--- INFORMATION SUPPLIED Enclosed Below ---
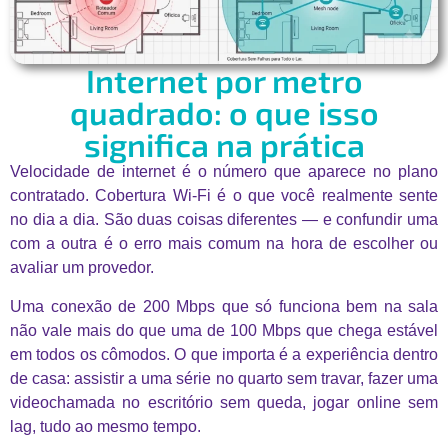
Internet por metro
quadrado: o que isso
significa na prática
Velocidade de internet é o número que aparece no plano
contratado. Cobertura Wi-Fi é o que você realmente sente
no dia a dia. São duas coisas diferentes — e confundir uma
com a outra é o erro mais comum na hora de escolher ou
avaliar um provedor.
Uma conexão de 200 Mbps que só funciona bem na sala
não vale mais do que uma de 100 Mbps que chega estável
em todos os cômodos. O que importa é a experiência dentro
de casa: assistir a uma série no quarto sem travar, fazer uma
videochamada no escritório sem queda, jogar online sem
lag, tudo ao mesmo tempo.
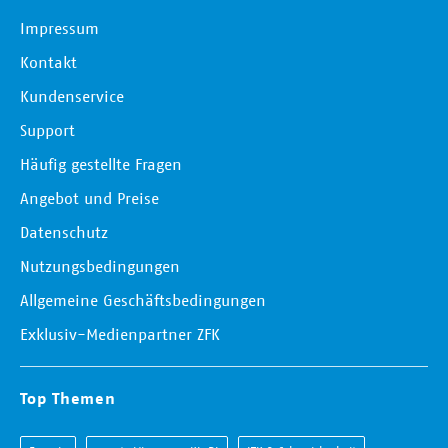
Impressum
Kontakt
Kundenservice
Support
Häufig gestellte Fragen
Angebot und Preise
Datenschutz
Nutzungsbedingungen
Allgemeine Geschäftsbedingungen
Exklusiv-Medienpartner ZFK
Top Themen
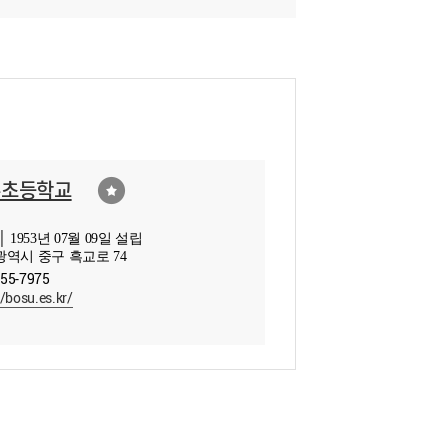
수초등학교
 1953년 07월 09일 설립
역시 중구 흑교로 74
255-7975
//bosu.es.kr/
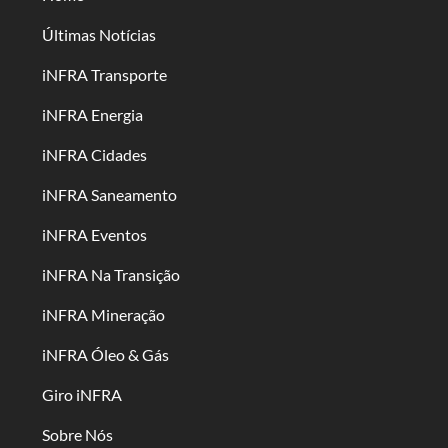
Últimas Notícias
iNFRA Transporte
iNFRA Energia
iNFRA Cidades
iNFRA Saneamento
iNFRA Eventos
iNFRA Na Transição
iNFRA Mineração
iNFRA Óleo & Gás
Giro iNFRA
Sobre Nós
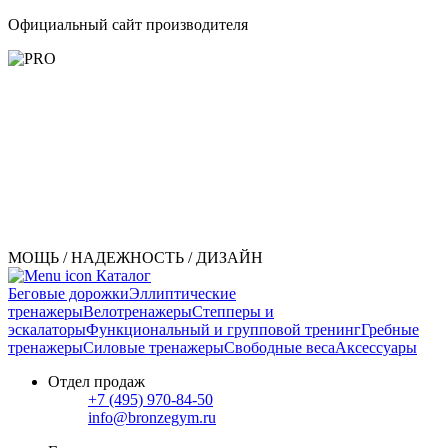
Официальный сайт производителя
МОЩЬ / НАДЕЖНОСТЬ / ДИЗАЙН
Каталог
Беговые дорожки
Эллиптические
тренажеры
Велотренажеры
Степперы и
эскалаторы
Функциональный и групповой тренинг
Гребные
тренажеры
Силовые тренажеры
Свободные веса
Аксессуары
Отдел продаж
+7 (495) 970-84-50
info@bronzegym.ru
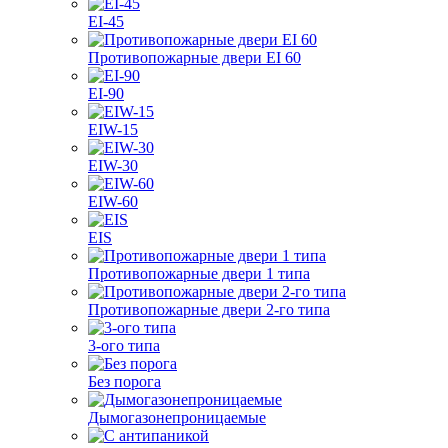
EI-45
Противопожарные двери EI 60
EI-90
EIW-15
EIW-30
EIW-60
EIS
Противопожарные двери 1 типа
Противопожарные двери 2-го типа
3-ого типа
Без порога
Дымогазонепроницаемые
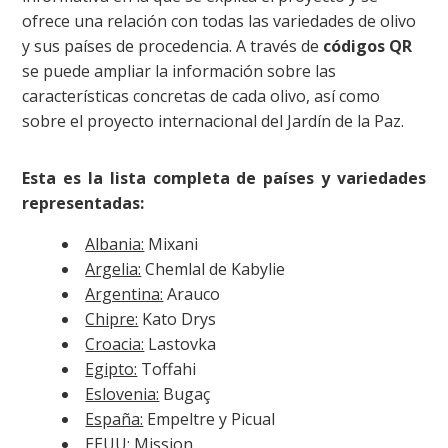
ofrece una relación con todas las variedades de olivo
y sus países de procedencia. A través de
códigos QR
se puede ampliar la información sobre las
características concretas de cada olivo, así como
sobre el proyecto internacional del Jardín de la Paz.
Esta es la lista completa de países y variedades
representadas:
Albania:
Mixani
Argelia:
Chemlal de Kabylie
Argentina:
Arauco
Chipre:
Kato Drys
Croacia:
Lastovka
Egipto:
Toffahi
Eslovenia:
Bugaç
España:
Empeltre y Picual
EEUU:
Mission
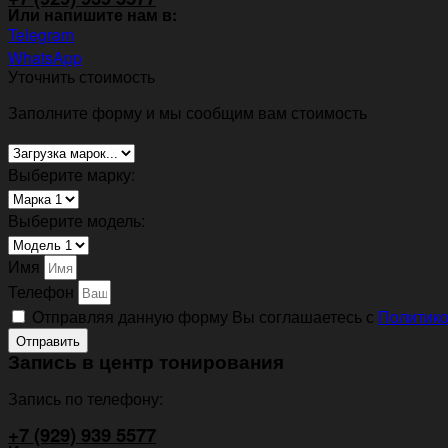
Или напишите нам в:
Telegram
WhatsApp
Уточнить стоимость
Заполните форму и мы сообщим вам стоимость
Выберите марку:
Выберите модель:
Имя
Телефон
Отправляя данную форму Вы соглашаетесь с
Политико
Отправить
Запись в центр тонирования
Запись по телефону:
+7 (929) 939 5577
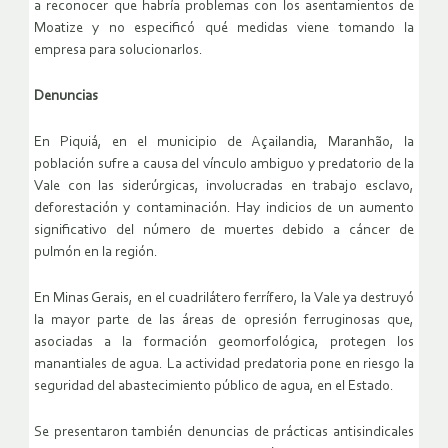
a reconocer que habría problemas con los asentamientos de
Moatize y no especificó qué medidas viene tomando la
empresa para solucionarlos.
Denuncias
En Piquiá, en el municipio de Açailandia, Maranhão, la
población sufre a causa del vínculo ambiguo y predatorio de la
Vale con las siderúrgicas, involucradas en trabajo esclavo,
deforestación y contaminación. Hay indicios de un aumento
significativo del número de muertes debido a cáncer de
pulmón en la región.
En Minas Gerais, en el cuadrilátero ferrífero, la Vale ya destruyó
la mayor parte de las áreas de opresión ferruginosas que,
asociadas a la formación geomorfológica, protegen los
manantiales de agua. La actividad predatoria pone en riesgo la
seguridad del abastecimiento público de agua, en el Estado.
Se presentaron también denuncias de prácticas antisindicales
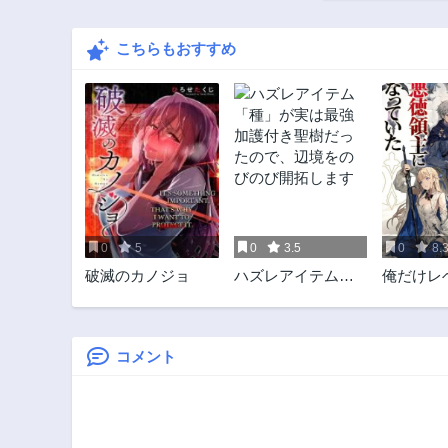
こちらもおすすめ
0
5
0
3.5
0
8.
破滅のカノジョ
ハズレアイテム
俺だけレ
「種」が実は最強
がる世界
加護付き聖樹だっ
主になっ
たので、辺境をの
びのび開拓します
コメント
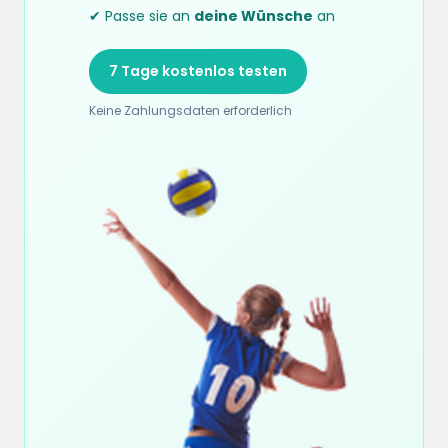
✔ Passe sie an
deine Wünsche
an
7 Tage kostenlos testen
Keine Zahlungsdaten erforderlich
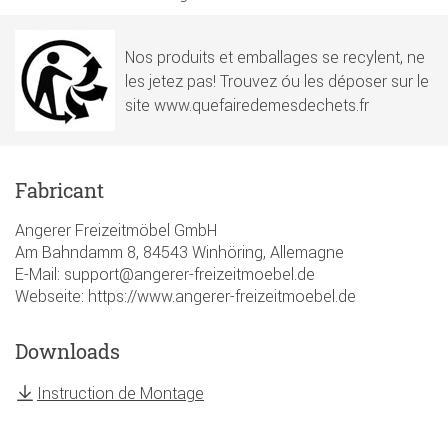
Nos produits et emballages se recylent, ne
les jetez pas! Trouvez óu les déposer sur le
site www.quefairedemesdechets.fr
Fabricant
Angerer Freizeitmöbel GmbH
Am Bahndamm 8, 84543 Winhöring, Allemagne
E-Mail: support@angerer-freizeitmoebel.de
Webseite: https://www.angerer-freizeitmoebel.de
Downloads
Instruction de Montage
--- End of Enclosed INFORMATION SUPPLIED ---
### WORK ITEM
For the data shown above, give the number of lines where the word "Противопожарные" appears, and nothing else.

### EXERCISE RESPONSE
3